[Stored items from a collection]
• • •

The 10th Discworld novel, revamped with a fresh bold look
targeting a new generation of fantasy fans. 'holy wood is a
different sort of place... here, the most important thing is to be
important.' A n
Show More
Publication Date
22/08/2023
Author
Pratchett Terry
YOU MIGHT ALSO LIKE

• • •

◆ **Your objective**
Would you please give the data above again, exactly as it appears?

◆ **Solution to this task**
The 10th Discworld novel, revamped with a fresh bold look
targeting a new generation of fantasy fans. 'holy wood is a
different sort of place... here, the most important thing is to be
important.' A n
Show More
Publication Date
22/08/2023
Author
Pratchett Terry
YOU MIGHT ALSO LIKE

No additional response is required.